SCOTLAND's volunteer police officers are expected to have their allowances slashed as the new single force's budget is trimmed.

A leaked email from Police Scotland revealed plans for the special constables' £1100-a-year "recognition awards" to be either cut in half or abolished.

Scottish Liberal Democrat justice spokesperson Alison McInnes branded the move mean-spirited.

Special constables work part-time but have the powers of regular officers. The Police Scotland website says volunteers "provide an excellent bridge between the police service and the public" .

In 2011, there were 1653 special constables.

Although the posts are unpaid, the officers can receive the recognition award if they complete a specified number of hours.

However, the single force, which was introduced in order to make efficiencies to the policing budgets, may be about to reduce the payments for serving specials.

An email from the Training and Development section of the force said: "During attendance at a national meeting on Friday, it was announced that Police Scotland will provide a recognition award to all existing special constables this year, however the full amount for the award will be reduced by 50% to a maximum payment of £550."

The email noted new recruits would get nothing: "New starts to the organisation will not receive the award – this will likely be special constables who join in September 2013 onward."

It continued: "The existing terms and conditions of the award scheme have yet to be altered to reflect the new position, and once this has been done a document package will be sent out and I would imagine the usual 'opt in' forms will be required to be completed."

Critics believe cutting the payments could damage the service. Ms McIness said: "Removing the recognition award will do serious damage to the range of people the police can attract. Many Special Constables will incur expenses as a result of the time they volunteer – whether that be through taking time away from their businesses, or parents who need to pay for childcare when they're on duty.

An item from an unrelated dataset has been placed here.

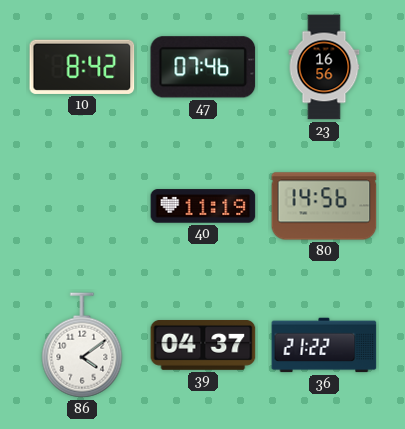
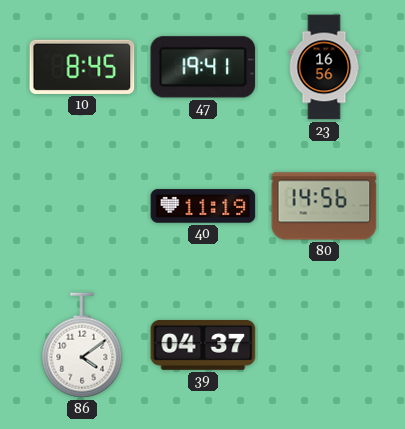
10: 8:42 -> 8:45
47: 07:46 -> 19:41
36: 21:22 -> none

"This is nothing more than mean-spirited penny-pinching.

"Those responsible should take a long, hard look at their priorities for policing. They need to think again about making this shameful cut.

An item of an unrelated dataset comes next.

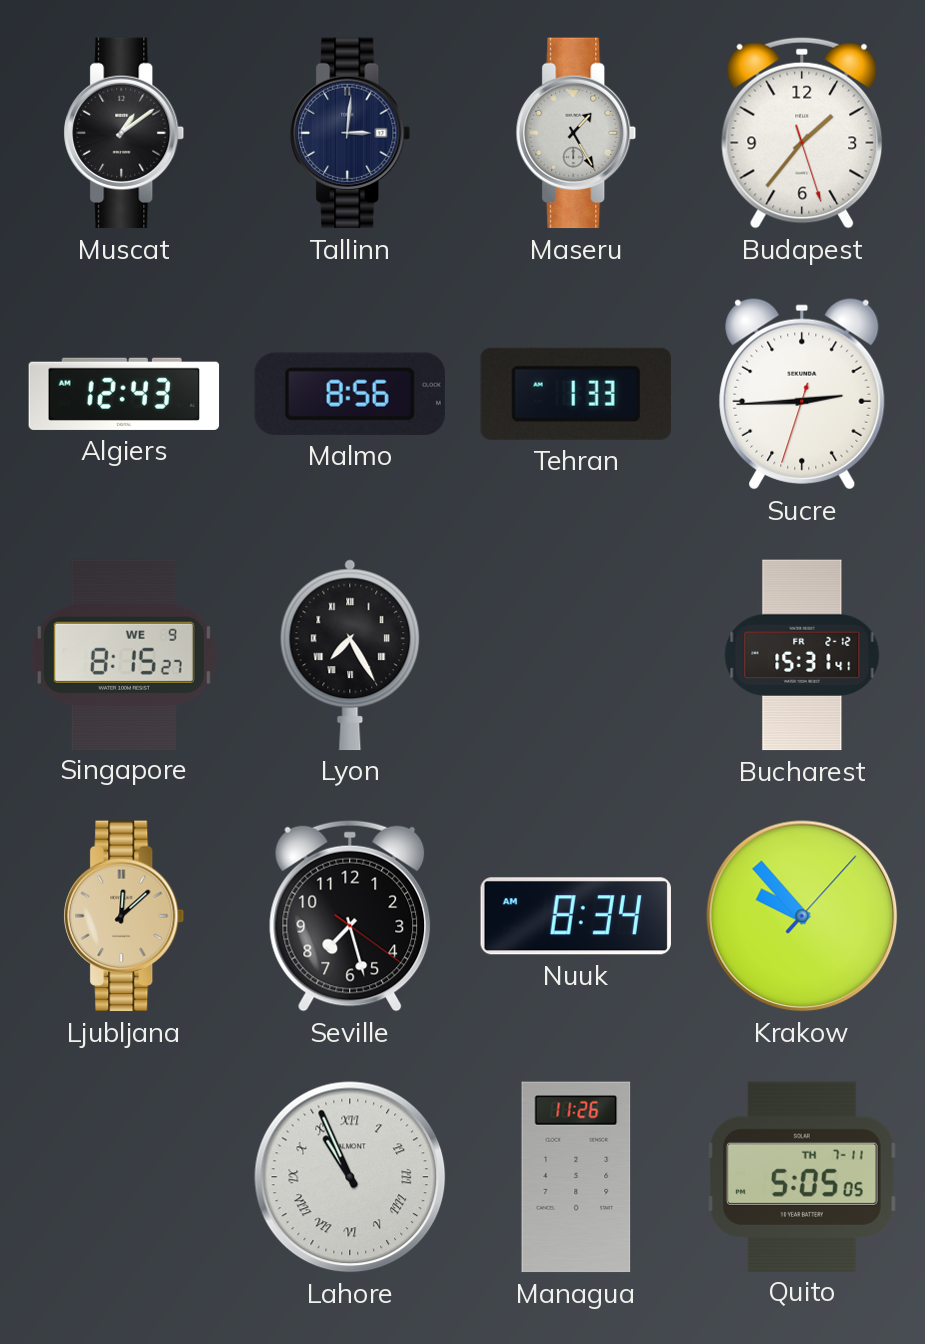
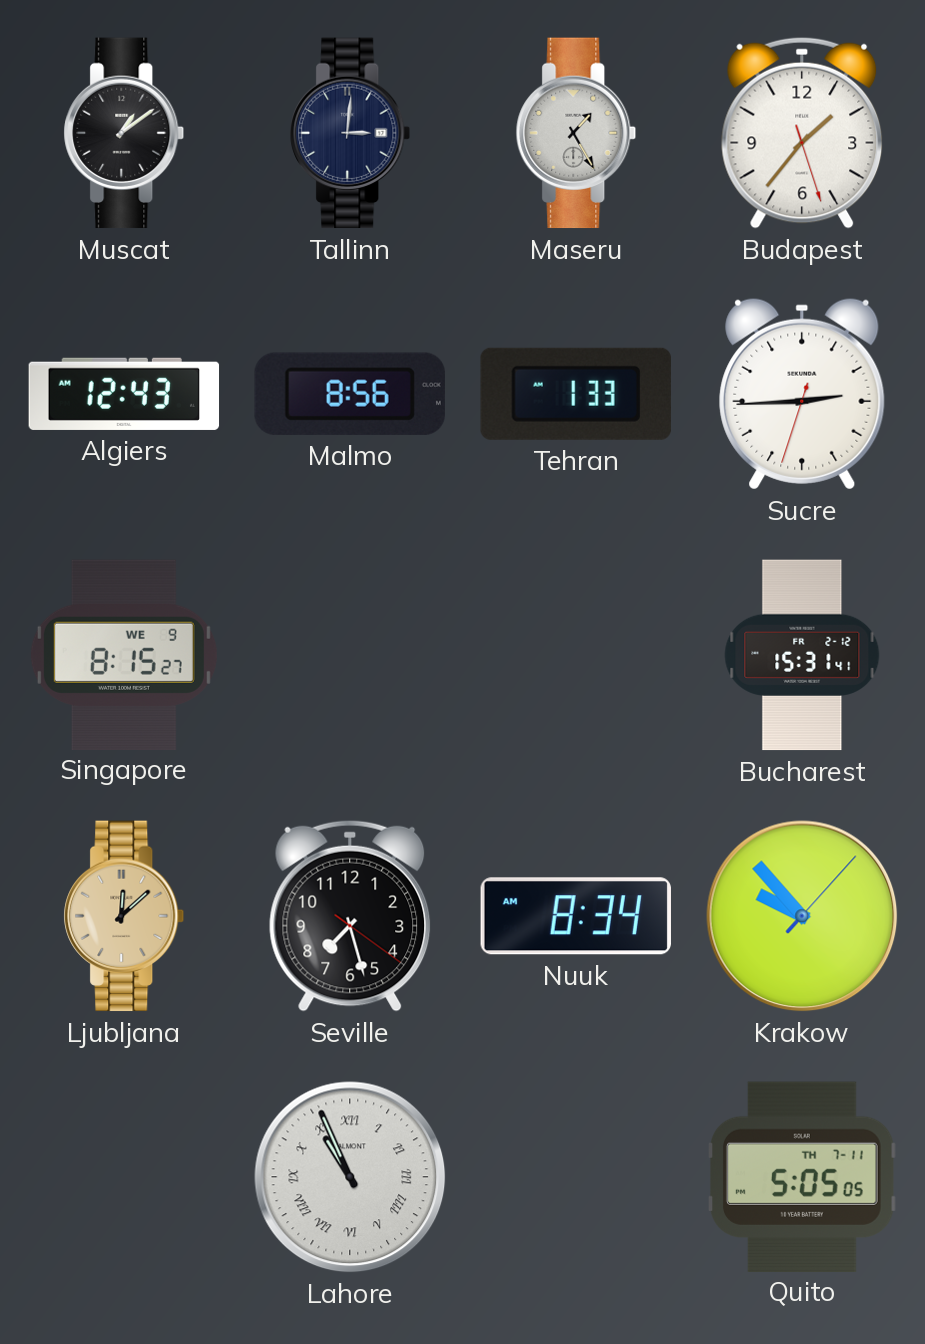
Lyon: 7:25 -> none
Managua: 11:26 -> none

"Special constables are a hugely valuable resource for the police up and down the country. It's a pity that the decision-makers in the new force don't seem to realise their worth."

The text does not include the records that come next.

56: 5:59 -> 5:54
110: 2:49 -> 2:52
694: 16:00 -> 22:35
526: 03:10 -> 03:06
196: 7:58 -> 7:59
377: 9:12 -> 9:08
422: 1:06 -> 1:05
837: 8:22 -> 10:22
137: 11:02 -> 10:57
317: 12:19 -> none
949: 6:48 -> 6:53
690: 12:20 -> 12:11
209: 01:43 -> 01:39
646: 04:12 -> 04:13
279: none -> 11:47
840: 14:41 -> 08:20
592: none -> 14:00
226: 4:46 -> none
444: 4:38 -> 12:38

Lewis Macdonald, Scottish Labour's justice spokesman, said: "Special constables play a valuable role in keeping our streets safe and it is important that we properly acknowledge their role.

"Given the money they save the public purse through their voluntary work, it is important that they are retained and supported.

"I am not sure this is the best place to find savings if it means volunteers are driven away."

Wayne Mawson, the assistant chief constable of Police Scotland, said: "Special constables are not paid: they are valuable volunteers.

"However they may be given an 'attendance award' if they meet a specific number of hours of service per year.

"Police Scotland has a requirement to achieve significant financial savings and one of the ways we are seeking to meet these challenges is by reviewing the cost of special constables currently employed by us.

"We are still working through what the opportunities are to rationalise further savings.

"Once we have informed our special constable colleagues of the outcome we will advise them accordingly."